Differences in eating and activity behaviors, health history, and biomarkers among normal-weight, overweight, and obese rural midwestern hispanic women.
Sommaire de l'article
This project examined differences in health history, eating and activity behaviors, and biomarkers across three weight categories of rural, Midwestern, US-born Hispanic women as a way to identify critical factors for improving long-term health.

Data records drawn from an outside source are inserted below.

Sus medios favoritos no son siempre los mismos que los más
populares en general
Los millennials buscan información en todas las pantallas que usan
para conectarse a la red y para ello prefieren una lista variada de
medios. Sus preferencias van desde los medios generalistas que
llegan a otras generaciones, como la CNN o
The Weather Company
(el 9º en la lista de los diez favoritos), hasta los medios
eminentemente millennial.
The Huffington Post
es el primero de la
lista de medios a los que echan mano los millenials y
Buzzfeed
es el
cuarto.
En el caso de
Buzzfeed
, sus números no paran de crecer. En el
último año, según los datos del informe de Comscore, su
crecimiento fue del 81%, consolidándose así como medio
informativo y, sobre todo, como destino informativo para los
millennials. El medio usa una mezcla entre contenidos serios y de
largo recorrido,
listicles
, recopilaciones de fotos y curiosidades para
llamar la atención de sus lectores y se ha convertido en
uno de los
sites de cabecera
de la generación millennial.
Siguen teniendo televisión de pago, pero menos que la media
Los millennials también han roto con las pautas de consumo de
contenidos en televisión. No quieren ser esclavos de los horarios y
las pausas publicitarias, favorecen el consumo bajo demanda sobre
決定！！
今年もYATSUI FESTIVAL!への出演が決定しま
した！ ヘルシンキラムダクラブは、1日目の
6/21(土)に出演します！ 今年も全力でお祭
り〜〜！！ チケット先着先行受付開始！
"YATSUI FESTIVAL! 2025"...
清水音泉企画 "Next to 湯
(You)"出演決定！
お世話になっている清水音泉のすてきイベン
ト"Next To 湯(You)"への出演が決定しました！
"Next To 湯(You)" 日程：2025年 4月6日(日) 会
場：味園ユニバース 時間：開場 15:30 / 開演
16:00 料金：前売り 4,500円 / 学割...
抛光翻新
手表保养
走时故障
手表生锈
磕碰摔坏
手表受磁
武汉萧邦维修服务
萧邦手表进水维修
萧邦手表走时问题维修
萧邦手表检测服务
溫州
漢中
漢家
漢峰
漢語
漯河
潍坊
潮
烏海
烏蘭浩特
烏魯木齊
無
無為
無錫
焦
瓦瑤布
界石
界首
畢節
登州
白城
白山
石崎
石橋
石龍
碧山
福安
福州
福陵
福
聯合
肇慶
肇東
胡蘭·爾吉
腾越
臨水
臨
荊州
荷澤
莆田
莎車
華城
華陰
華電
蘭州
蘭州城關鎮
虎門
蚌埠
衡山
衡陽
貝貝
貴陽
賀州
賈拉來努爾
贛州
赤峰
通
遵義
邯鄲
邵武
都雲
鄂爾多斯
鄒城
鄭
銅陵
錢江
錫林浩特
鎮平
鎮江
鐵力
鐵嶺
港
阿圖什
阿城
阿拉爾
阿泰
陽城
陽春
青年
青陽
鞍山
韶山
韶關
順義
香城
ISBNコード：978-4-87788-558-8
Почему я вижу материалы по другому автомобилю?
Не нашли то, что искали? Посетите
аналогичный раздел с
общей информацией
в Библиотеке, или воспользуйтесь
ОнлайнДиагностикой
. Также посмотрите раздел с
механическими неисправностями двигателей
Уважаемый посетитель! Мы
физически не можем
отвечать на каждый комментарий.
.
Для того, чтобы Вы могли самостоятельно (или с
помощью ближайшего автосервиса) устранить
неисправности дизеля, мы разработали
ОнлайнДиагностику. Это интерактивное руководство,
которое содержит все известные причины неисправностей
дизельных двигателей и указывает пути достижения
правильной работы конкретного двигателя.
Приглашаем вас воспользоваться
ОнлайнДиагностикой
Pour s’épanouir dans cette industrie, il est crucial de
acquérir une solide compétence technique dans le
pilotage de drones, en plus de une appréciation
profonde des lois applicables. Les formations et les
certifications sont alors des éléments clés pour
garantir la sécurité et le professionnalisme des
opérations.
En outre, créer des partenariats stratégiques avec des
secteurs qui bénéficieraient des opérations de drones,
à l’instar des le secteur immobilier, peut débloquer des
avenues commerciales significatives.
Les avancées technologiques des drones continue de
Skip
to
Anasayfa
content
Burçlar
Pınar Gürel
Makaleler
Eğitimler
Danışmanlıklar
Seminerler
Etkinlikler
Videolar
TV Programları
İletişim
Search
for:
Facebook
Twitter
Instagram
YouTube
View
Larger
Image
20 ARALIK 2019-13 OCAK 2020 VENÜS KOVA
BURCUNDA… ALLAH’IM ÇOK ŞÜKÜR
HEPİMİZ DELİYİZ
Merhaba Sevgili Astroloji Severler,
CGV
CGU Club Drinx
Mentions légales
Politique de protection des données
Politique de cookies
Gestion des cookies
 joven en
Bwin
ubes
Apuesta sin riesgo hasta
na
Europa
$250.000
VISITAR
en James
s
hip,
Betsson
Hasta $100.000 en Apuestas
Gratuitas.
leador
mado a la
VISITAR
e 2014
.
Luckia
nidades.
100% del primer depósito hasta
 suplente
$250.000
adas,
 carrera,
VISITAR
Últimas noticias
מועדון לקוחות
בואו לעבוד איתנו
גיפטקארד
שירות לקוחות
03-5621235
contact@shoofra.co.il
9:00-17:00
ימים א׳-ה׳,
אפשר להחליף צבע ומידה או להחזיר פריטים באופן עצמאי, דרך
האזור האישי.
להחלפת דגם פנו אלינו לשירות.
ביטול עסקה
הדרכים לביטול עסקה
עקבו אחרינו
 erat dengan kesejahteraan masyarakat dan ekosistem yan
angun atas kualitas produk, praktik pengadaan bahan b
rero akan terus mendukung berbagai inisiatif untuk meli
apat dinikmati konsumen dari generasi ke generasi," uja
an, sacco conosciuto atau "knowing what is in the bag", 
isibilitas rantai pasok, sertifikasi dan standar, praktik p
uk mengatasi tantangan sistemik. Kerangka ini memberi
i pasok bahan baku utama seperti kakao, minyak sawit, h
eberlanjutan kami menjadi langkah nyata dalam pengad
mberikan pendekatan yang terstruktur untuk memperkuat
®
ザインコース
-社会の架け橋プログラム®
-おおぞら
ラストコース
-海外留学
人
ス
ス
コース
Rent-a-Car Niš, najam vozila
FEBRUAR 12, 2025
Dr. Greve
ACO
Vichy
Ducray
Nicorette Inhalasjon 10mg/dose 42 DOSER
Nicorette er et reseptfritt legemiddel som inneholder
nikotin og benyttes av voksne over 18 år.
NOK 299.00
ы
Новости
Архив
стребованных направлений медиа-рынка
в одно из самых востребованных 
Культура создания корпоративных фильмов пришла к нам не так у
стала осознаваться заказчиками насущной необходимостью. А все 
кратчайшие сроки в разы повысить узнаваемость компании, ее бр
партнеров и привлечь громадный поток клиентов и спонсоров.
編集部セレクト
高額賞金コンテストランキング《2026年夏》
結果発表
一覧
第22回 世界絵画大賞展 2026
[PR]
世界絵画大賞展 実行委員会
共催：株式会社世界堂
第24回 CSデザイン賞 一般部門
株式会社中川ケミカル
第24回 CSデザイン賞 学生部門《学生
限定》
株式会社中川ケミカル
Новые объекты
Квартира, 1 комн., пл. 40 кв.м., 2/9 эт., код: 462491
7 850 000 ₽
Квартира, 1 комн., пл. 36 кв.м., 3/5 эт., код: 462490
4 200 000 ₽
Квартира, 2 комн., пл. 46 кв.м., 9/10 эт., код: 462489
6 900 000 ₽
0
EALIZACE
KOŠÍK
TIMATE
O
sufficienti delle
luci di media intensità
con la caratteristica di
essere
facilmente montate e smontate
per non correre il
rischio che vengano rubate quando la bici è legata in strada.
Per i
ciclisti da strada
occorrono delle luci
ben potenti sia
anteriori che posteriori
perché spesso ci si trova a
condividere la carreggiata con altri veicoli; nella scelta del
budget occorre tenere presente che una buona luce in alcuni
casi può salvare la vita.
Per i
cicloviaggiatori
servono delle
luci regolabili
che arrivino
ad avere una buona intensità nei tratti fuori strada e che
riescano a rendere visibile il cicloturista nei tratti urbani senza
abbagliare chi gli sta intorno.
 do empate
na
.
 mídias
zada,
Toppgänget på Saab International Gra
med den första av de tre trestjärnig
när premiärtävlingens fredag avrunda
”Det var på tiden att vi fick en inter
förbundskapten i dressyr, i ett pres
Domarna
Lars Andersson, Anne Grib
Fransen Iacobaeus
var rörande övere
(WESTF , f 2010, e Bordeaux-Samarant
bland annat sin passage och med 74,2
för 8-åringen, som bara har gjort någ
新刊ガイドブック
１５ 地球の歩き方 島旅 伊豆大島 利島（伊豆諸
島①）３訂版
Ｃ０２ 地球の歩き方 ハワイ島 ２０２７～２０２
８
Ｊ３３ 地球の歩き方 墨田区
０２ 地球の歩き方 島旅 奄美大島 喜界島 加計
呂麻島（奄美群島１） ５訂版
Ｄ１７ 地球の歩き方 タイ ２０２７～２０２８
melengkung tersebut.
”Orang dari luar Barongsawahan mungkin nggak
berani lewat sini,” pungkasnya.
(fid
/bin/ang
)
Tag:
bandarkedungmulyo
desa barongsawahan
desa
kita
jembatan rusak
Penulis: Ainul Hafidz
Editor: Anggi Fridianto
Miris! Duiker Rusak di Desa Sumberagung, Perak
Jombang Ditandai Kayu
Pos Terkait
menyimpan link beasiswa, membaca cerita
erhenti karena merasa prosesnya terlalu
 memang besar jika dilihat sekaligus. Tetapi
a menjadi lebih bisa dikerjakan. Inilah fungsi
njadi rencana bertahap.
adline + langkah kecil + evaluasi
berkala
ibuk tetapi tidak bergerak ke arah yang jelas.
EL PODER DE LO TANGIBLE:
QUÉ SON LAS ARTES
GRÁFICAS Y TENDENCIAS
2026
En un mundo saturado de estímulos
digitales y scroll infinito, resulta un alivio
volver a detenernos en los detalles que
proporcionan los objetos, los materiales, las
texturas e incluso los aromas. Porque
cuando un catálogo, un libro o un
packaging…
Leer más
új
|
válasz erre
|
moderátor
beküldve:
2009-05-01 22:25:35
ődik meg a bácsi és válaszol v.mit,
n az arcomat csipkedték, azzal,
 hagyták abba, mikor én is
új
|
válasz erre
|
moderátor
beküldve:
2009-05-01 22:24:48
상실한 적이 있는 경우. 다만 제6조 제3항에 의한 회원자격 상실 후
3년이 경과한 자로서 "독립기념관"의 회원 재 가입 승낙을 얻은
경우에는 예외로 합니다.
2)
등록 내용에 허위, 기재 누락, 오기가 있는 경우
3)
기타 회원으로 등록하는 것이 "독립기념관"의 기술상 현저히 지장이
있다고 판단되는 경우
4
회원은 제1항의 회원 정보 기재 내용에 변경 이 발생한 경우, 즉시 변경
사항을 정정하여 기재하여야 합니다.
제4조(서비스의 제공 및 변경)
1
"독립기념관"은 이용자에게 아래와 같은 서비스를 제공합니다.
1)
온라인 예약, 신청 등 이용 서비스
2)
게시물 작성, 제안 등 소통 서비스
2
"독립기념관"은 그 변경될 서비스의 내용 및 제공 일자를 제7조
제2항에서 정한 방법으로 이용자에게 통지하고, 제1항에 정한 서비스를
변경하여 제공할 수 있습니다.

Using a cross-sectional descriptive design, a convenience sample of 70 women, aged 19 to 69 years, completed general health, demographic, food frequency, and physical activity questionnaires. Height, weight, blood pressure, and waist circumferences were measured and recorded. One-way analyses of variance and chi(2) analyses were completed. Differences in the presence of diabetes and hypertension were demonstrated across the weight categories. In all three weight categories, fat intakes exceeded and fruit, vegetable, and dairy intakes were below current recommendations. Higher mean daily grain food intake was found for women of normal weight compared to overweight women (7.1+/-5.5 vs 3.6+/-2.3 servings, respectively, P=0.01). A greater proportion of normal-weight women (61.9%) met the targeted physical activity level compared to overweight (42.9%) and obese (21.4%) women (chi(2)=8.29, P=0.016). Because differences in physical activity rather than energy intakes might be a source of energy imbalances that affect weight, additional work to identify behavioral determinants that promote adoption of healthful activity behaviors will be a key component in designing effective educational strategies for these Hispanic women.